Dès lors, ces deux textes pour le redressement de la justice se fixent quatre objectifs, chacun concourant à l’atteinte du but commun : juger plus et mieux.
Premier objectif : la maîtrise des délais. Question essentielle en effet pour une bonne justice que celle des délais de jugement. De ce point de vue, le renforcement des moyens humains dans les juridictions, par l’augmentation des crédits de 5 % par an, l’amélioration des outils informatiques par la sécurisation juridique de l’open data des décisions, et l’encouragement des modes alternatifs de règlement des litiges par l’incitation à la conciliation constituent autant d’éléments importants pour atteindre cet objectif.
Deuxième objectif : l’amélioration de la qualité des décisions en première instance comme en appel.
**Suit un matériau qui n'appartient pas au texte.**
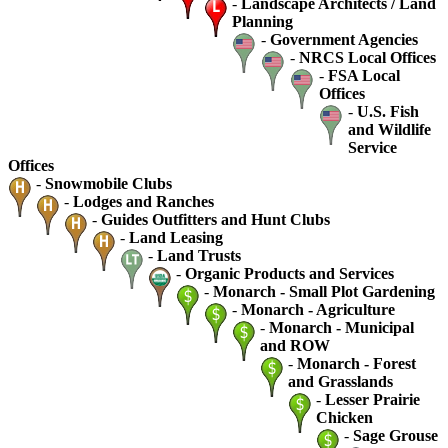
-
Landscape Architects / Land
Planning
-
Government Agencies
-
NRCS Local Offices
-
FSA Local
Offices
-
U.S. Fish
and Wildlife
Service
Offices
-
Snowmobile Clubs
-
Lodges and Ranches
-
Guides Outfitters and Hunt Clubs
-
Land Leasing
-
Land Trusts
-
Organic Products and Services
-
Monarch - Small Plot Gardening
-
Monarch - Agriculture
-
Monarch - Municipal
and ROW
-
Monarch - Forest
and Grasslands
-
Lesser Prairie
Chicken
-
Sage Grouse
Il faut aux magistrats plus de temps pour travailler, plus de collégialité, être entourés par des équipes de collaborateurs, mais il faut aussi remédier à leur excessive mobilité.
Troisième objectif : une plus grande proximité de la justice pour le justiciable, tout au moins pour les litiges de la vie courante. Cela passe par une organisation territoriale de proximité, c’est-à-dire un tribunal départemental unique de première instance avec des chambres détachées ; par la création d’un tribunal des affaires économiques, avec l’extension de la compétence du tribunal de commerce aux agriculteurs, professions libérales et associations ; par un assouplissement de l’organisation prud’homale, avec une composition des sections variable, en fonction du contentieux ; enfin, par la révision du financement structurel de l’aide juridictionnelle, c’est-à-dire le rétablissement du droit de timbre et la consultation obligatoire d’un avocat avant toute demande d’aide.
Le quatrième objectif, sans doute le plus sensible et attendu, est d’assurer, avec certitude et promptitude, l’effectivité de l’exécution des peines et une diminution du risque de récidive, par une évolution des textes existants sur l’exécution des peines, par la réduction de moitié du seuil d’aménagement des peines ab initio et par l’augmentation des capacités pénitentiaires, ainsi que des effectifs des personnels .
Madame la garde des sceaux, le Gouvernement et votre ministère peuvent donc trouver là matière à analyse et à conception dans les deux textes que nous vous proposons comme une contribution utile et féconde du Sénat vu l’urgence de la situation, même et surtout parce que celle-ci dure !
Ces propositions répondent aux mêmes préoccupations que celles qui guident le Gouvernement dans les chantiers de la justice que vous avez lancés le 5 octobre dernier. Elles s’inscrivent également dans votre objectif de présenter, au printemps 2018, une loi quinquennale de programmation des moyens de la justice pour la période 2018-2022 et une loi de simplification pénale et civile.
Sachez vous inspirer de ces propositions, du travail de tisserand réalisé par Philippe Bas et les deux rapporteurs, qui n’en prendront pas ombrage : rassurez-vous, il n’y aura pas de droits d’auteur à verser ! L’enjeu qui nous occupe est l’un des plus nobles : celui d’une bonne justice, comme on parlait au XIVe siècle d’un bon ou d’un mauvais gouvernement, c’est-à-dire d’une justice qui affirme et garantisse le droit des plus faibles.